Yes, the second coauthor is Vernon Loeb, a Post and Philly Inquirer editor who has overseen DoD coverage. Still, celebrities and their publishers aren’t focused on the second coauthor. If you are arguably the preeminent general of a generation, so concerned with your image for posterity, do you follow your ego (or worse) and choose a newbie with whom you have a lot in common and a ton of chemistry? Or do you pick an experienced biographer or reporter, someone who may not be as flattering, as deferential? It’s a serious question, what kind of biography you want for the ages. And what does each member of the team realistically contribute to that end?

You could say the proof is in the pudding; the book garnered strong but mixed reviews and became a bestseller. Or you could look at the fact that this untested writer used seriously questionable judgment on several occasions – including in sending threatening emails to a perceived rival, which is what got the FBI on her trail and led to a scandal that made headlines around the world.

It’s easy to come up with another lesson: Choose a biographer with a track record, one at least with a background as a reporter/writer/editor etc. Would that have avoided trouble, though? Has a professional biographer never, ever begun an affair with the subject?

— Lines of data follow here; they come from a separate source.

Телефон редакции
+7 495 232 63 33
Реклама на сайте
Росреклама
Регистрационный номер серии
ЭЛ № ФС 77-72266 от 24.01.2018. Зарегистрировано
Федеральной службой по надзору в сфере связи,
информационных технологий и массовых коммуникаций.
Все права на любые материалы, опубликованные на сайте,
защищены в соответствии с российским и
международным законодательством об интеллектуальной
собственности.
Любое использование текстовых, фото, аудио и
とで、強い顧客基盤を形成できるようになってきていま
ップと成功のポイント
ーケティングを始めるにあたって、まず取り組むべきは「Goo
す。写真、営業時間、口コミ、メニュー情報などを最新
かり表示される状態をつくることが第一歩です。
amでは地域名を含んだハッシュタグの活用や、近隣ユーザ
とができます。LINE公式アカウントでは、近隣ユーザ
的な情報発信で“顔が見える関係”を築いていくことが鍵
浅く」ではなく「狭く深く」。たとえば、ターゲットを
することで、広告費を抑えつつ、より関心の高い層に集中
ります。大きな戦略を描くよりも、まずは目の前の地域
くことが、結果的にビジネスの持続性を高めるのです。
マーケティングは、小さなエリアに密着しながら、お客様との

Has a professional, experienced writer never been known to go off the deep end and do something really dumb, even borderline criminal?

I’m going to have to fall back on Lesson 2 here: I can’t see inside either one’s marriage, and unless they spill to the press (this is contrary to my professional interest, but honestly, more people would be smart to keep their mouths shut!), we’re not going to know much. I would, however, like to know what Vernon Loeb thinks. He might write a column for the Post; I’ll keep an eye out for that. His view of this mess would be both unique and enlightening.

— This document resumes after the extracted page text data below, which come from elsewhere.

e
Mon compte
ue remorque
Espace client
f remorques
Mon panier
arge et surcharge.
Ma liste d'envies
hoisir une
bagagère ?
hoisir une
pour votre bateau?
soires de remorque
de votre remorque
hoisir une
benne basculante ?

Addendum, Monday night. There it is! “Petraeus ghostwriter ‘clueless’ to affair.” By Vernon Loeb. First sentence: “My wife says I’m the most clueless person in America.” Heh. In the photo, he looks like an older version of Sean Penn in Milk. Turns out he and Broadwell were paired up by their mutual agent – he to be the ghostwriter at home in Maryland, she to be the researcher with unfettered access in the field. “An incredible opportunity,” he thought. When people raised eyebrows about the researcher and the general, he says, he always gave her the benefit of the doubt.

As for the biography and its authors, “the editors at Penguin Press were quite clear about what they wanted: a book on the rigors of command told from an inside point of view,” he says. “I had no say over the book’s ultimate take on Petraeus, which some have found excessively laudatory. Broadwell was free to make whatever revision or modifications she desired to the text, and did so liberally.”